[Input records Boundary: Start]

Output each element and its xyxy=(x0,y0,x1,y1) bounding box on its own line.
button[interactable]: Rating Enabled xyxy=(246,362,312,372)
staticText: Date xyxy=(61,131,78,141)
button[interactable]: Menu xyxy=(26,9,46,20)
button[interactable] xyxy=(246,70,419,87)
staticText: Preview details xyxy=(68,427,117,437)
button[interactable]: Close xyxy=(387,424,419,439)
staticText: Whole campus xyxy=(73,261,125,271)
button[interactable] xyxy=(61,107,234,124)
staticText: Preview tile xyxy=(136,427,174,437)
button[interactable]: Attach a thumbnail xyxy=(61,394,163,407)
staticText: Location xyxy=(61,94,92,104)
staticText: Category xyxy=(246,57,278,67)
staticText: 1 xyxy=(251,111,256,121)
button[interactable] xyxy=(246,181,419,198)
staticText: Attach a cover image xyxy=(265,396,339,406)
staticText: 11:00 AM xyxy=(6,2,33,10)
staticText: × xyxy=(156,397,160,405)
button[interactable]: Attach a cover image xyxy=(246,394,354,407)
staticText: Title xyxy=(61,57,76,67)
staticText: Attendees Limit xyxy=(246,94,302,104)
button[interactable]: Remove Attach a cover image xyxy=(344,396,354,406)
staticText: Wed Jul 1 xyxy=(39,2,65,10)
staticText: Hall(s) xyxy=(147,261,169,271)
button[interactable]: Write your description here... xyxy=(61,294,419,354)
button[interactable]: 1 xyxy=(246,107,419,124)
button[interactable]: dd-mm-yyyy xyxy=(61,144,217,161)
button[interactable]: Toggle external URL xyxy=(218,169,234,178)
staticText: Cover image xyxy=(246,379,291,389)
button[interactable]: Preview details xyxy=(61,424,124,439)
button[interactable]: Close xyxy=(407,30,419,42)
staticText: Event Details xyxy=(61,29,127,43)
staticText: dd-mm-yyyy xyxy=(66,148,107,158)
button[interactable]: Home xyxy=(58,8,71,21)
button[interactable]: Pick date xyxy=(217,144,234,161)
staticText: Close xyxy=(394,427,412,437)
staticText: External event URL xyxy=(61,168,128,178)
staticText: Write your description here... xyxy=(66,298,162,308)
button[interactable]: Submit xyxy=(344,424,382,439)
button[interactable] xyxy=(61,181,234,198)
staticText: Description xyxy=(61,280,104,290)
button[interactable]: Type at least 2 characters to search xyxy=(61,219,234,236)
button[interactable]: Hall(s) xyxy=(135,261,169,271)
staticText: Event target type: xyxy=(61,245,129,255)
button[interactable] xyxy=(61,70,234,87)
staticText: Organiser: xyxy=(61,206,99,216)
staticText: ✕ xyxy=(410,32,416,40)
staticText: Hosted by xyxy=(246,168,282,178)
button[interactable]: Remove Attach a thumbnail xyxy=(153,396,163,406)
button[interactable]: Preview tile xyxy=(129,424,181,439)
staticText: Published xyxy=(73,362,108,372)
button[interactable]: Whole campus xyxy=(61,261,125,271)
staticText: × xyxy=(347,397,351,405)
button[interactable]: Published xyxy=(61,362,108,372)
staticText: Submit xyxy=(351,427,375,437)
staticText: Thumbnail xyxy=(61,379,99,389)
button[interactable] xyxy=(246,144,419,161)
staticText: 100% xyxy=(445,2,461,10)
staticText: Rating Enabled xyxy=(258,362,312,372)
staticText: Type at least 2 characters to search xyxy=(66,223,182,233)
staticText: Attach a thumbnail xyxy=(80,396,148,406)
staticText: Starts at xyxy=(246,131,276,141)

[Input records Boundary: End]

• Description of the task:
With "here" as the search string, filter the records and return each line that has it.

• Solution for this problem:
button[interactable]: Write your description here... xyxy=(61,294,419,354)
staticText: Write your description here... xyxy=(66,298,162,308)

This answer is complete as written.